By Nicole MacKee
Monitoring high-sensitivity C-reactive protein (hsCRP) levels in the weeks after acute coronary syndrome (ACS) may help clinicians to better identify patients at increased risk of future major adverse cardiac events, say international researchers.
In a secondary analysis of the Vascular Inflammation Suppression to Treat Acute Coronary Syndromes for 16 Weeks (VISTA-16) trial, reported in JAMA Cardiology, researchers analysed baseline and longitudinal hsCRP levels in more than 4000 patients after ACS. Most patients were men (74%), and the mean age was 60 years.
After multivariable analysis, they found that higher baseline hsCRP level (hazard ratio [HR], 1.36) and higher longitudinal hsCRP level (HR, 1.15) were independently associated with major adverse cardiac events (MACE, a composite of cardiovascular death, myocardial infarction, nonfatal stroke or unstable angina with ischaemia requiring hospitalisation). Similar and independent associations were shown between baseline and longitudinal hsCRP levels and cardiovascular death and between longitudinal hsCRP levels and all-cause death.

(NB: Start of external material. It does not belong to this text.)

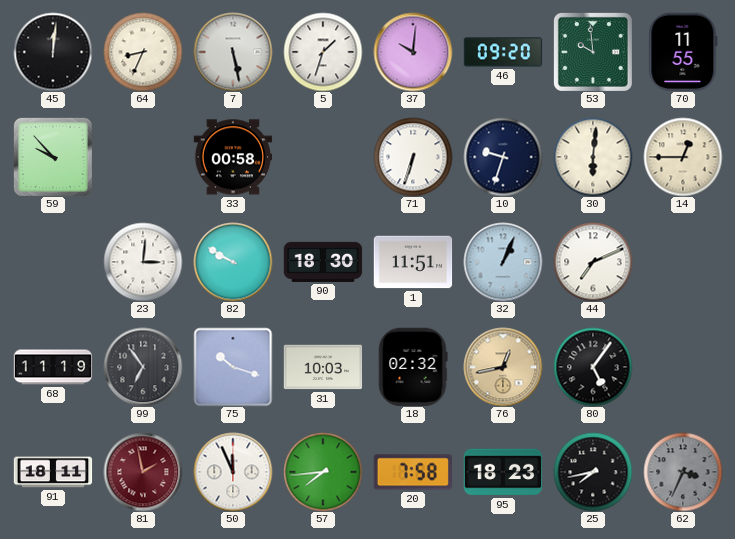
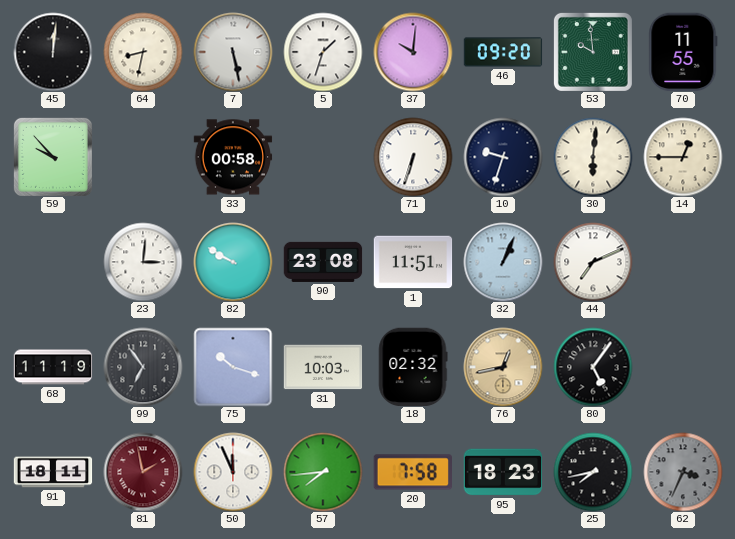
64: 8:34 -> 8:32
90: 18:30 -> 23:08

The association was found despite the use of optimal evidence-based medical therapies, the researchers reported.
For the analysis, hsCRP levels were measured at weeks 1, 2, 4, 8 and 16 after randomisation to treatment or placebo.
VISTA-16 Study Chair Professor Stephen Nicholls, Professor of Cardiology at Monash University, Melbourne, said hsCRP was not being used to any substantial degree in Australian cardiology practice, and it did not feature prominently in local guidelines.
He said the findings may help to guide clinicians in how to most effectively triage patients with ACS to more intensive therapy.
‘[These findings] continue to support the concept that inflammation is important,’ Professor Nicholls told Cardiology Today. ‘How that translates in terms of new risk markers in practice or new therapies remains to be determined.'
The VISTA-16 trial was conducted between 2010 and 2012 and included more than 5000 patients from Europe, Australia, New Zealand, India and North America assigned to receive varespladib (not available in Australia) or placebo on a background of atorvastatin treatment beginning within 96 hours of presentation with an ACS.
JAMA Cardiol 2019; doi: 10.1001/jamacardio.2019.0179.